### Problem requirements
From the records below, please return each line that holds the word "sudorazione".

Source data
┌────────
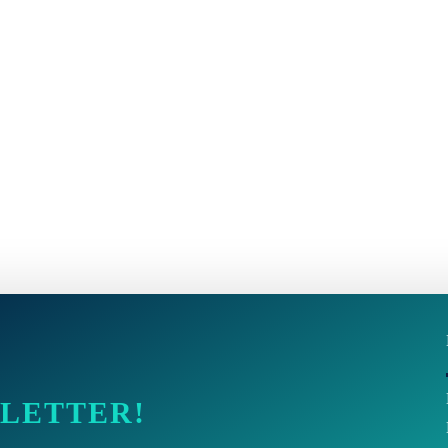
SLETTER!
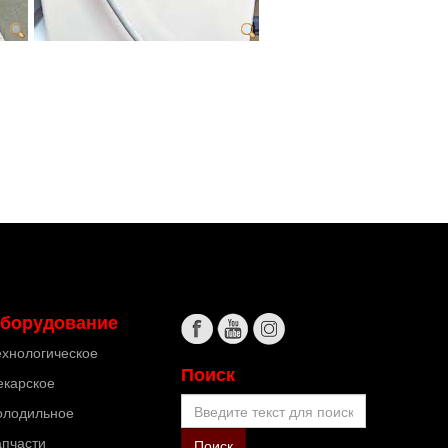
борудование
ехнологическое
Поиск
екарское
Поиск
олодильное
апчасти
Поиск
└────────
┌────────
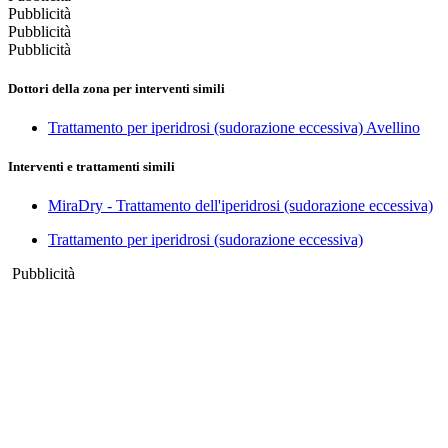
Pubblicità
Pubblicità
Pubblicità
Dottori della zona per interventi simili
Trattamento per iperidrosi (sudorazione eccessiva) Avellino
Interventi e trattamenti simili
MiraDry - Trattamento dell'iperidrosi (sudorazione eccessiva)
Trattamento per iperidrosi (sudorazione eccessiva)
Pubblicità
└────────
### Response
Trattamento per iperidrosi (sudorazione eccessiva) Avellino
MiraDry - Trattamento dell'iperidrosi (sudorazione eccessiva)
Trattamento per iperidrosi (sudorazione eccessiva)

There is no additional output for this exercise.